Gold off all-time highs as risk appetite improves
Gold prices declined, hovering away from all-time peak and halting a 9-day winning streak as the U.S. Federal Reserve’s pledge to support the coronavirus-ravaged economy boosted investor risk sentiment.
Spot gold was trading 0.8 percent down at $1,955.84 per ounce by 0815 GMT, having hit an all time high of $1,981.35 on Tuesday. U.S. gold futures fell 0.3 percent to $1,947.65.
Asian shares surged, boosted by the promise of ultra-easy monetary policy globally as the U.S. Federal Reserve left interest rates near zero to support the country’s economy.
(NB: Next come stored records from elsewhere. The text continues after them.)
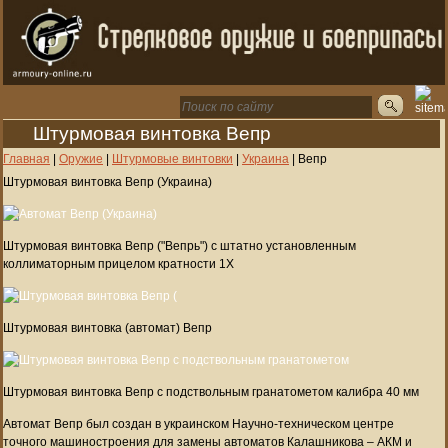
Штурмовая винтовка Вепр
Главная
|
Оружие
|
Штурмовые винтовки
|
Украина
|
Вепр
Штурмовая винтовка Вепр (Украина)
Штурмовая винтовка Вепр ("Вепрь") с штатно установленным
коллиматорным прицелом кратности 1X
Штурмовая винтовка (автомат) Вепр
Штурмовая винтовка Вепр с подствольным гранатометом калибра 40 мм
Автомат Вепр был создан в украинском Научно-техническом центре
точного машиностроения для замены автоматов Калашникова – АКМ и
On Wednesday, all FOMC members voted to leave the target range for short-term rates between 0 percent and 0.25 percent, indicating dimming hopes for a quick economic recovery. Fed Chair Jerome Powell promised the U.S. central bank would do what they can and for as long as it takes to recover from the epidemic.
U.S. congressional Republicans and Democrats struggled to reach a deal to provide more aid to those hurt by the coronavirus pandemic. Democrats want to extend the $600 jobless benefit for several more months, however, Republicans argued that it discourages workers from seeking employment and proposed temporarily reducing the federal payment to $200 a week.
Gold has gained over 30 percent so far this year and nearly 10 percent this month, supported by a weaker dollar, intensifying U.S. China tensions, worsening pandemic and likelihood of more stimulus.
Investors now await U.S. preliminary gross domestic product figures later in the day, which is expected to show a record 34 percent drop in annualized economic output last quarter.
The greenback against a basket of currencies traded 0.3 percent up at 93.54, having touched a low of 93.18 on Wednesday, its lowest since May 2018. The U.S. Treasury yields edged lower, with the benchmark 10-year note yield trading at 0.560 percent.